L'enjeu ici, pour la Nouvelle-Calédonie, est double. D'une part, le gouvernement souhaite convaincre l'UICN de distinguer les pratiques traditionnelles de pêche hauturière (en haute mer) à la palangre des autres techniques de pêche dite « industrielle », interdites dans les réserves naturelles et intégrales. La flotte néocalédonienne compte dix-sept navires de moins de 24 mètres de long, sur un plafond de vingt-et-un navires autorisés à l'intérieur du parc, et ne prélève pas plus de 2 500 tonnes de poisson par an, lesquelles sont destinées en grande majorité à l'autosuffisance alimentaire néocalédonienne. « Nous comprenons que les réserves marines bénéficient à la pêche tout comme au tourisme en régénérant les stocks de poissons et en préservant des espaces d'exception, déclare Jérémie Katidjo Monnier. Réciproquement, les professionnels de la mer sont impliqués dans sa conservation et contribuent notamment à la surveillance dans le parc autour des réserves. » D'autre part, relève Martine Cornaille d'EPLP, les discussions qu'entretient la Nouvelle-Calédonie avec ses archipels voisins (comme les Îles Salomon, le Vanuatu ou les Îles Fidji) pour créer des aires marines protégées communes pourraient aussi bénéficier au secteur de la pêche. Celles-ci pourraient former un « corridor qui servirait au passage des navires de pêche » dans la région. Autrement dit, pour Martine Cornaille, « la délimitation et les catégories choisies pour les réserves néocalédoniennes du PNMC ont été dictées par les pêcheurs hauturiers ».
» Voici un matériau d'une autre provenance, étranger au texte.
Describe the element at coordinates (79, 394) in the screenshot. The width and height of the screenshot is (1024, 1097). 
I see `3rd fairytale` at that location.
Cet intérêt économique n'est pas seulement halieutique, mais également touristique. Comme le soulève Bloom, « le tourisme reste une menace pour les zones les plus isolées de Nouvelle-Calédonie, en particulier par rapport au dérangement de la faune (oiseaux et mammifères marins) », notamment à l'ouest des îles, dans le secteur de Chesterfield. « Il y a quelques années, Ponant, une compagnie de croisière, avait manifesté son intention d'y faire escale, se remémore Martine Cornaille. Seule notre mobilisation, avec 150 000 signatures à notre pétition, a fait reculer temporairement ce projet. » Si, d'après une source proche du dossier, le gouvernement « n'a pas la volonté de créer un site touristique industriel dans des zones classées », aucune disposition ne l'interdit dans le droit local.
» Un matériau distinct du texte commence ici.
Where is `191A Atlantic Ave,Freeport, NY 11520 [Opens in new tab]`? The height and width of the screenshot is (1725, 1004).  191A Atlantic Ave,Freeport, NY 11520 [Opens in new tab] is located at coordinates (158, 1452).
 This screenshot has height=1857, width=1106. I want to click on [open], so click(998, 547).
Un objectif se suffit-il à lui-même ?

En somme, si pour Bloom, cette hausse du niveau de protection forte à l'intérieur du PNMC ne permet pas d'endiguer la surpêche - l'ONG a même constaté un sursaut de l'effort de pêche, une forme de « surpêche anticipée », la veille de la parution du fameux arrêté) - elle reste « efficace pour limiter le développement de nouvelles pêcheries ou l'extension des pêcheries existantes ». Cependant, le signal en apparence positif qu'envoie ainsi la Nouvelle-Calédonie n'est pas de nature à rassurer les défenseurs de la biodiversité locale. « La démarche pleinement assumée par le gouvernement de Nouvelle-Calédonie est équivalente à l'attitude de la France dans les TAAF et dans les eaux de l'Hexagone : la Nouvelle-Calédonie reproduit ici à moindre échelle la politique du chiffre observée au niveau global et utilisée ad nauseam par la France », estime Bloom. Constat partagé par Martine Cornaille d'EPLP pour qui « quantité ne signifie pas qualité » et qui regrette « le manque d'ambition de la tutelle française en matière de protection de la biodiversité et des écosystèmes », se contentant « de suivre le gouvernement local au lieu de le tirer vers le haut ».

À cette politique de l'objectif par l'objectif, le gouvernement néocalédonien ajoute malgré tout une attractivité scientifique. « Ces nouvelles réserves nous permettent de faire du parc une plateforme de la recherche scientifique, un courant d'air pour inciter de nouvelles études, comme le suivi de la mégafaune marine porté sur trois ans par l'Institut de recherche pour le développement (IRD) et le WWF France », selon un collaborateur du gouvernement. D'autant qu'à l'occasion du dixième anniversaire de la création du PNMC en avril prochain, le gouvernement compte bien faire adopter son projet de loi de moratoire sur l'exploration et l'exploitation minière de ces nombreux monts sous-marins pour les dix années à venir.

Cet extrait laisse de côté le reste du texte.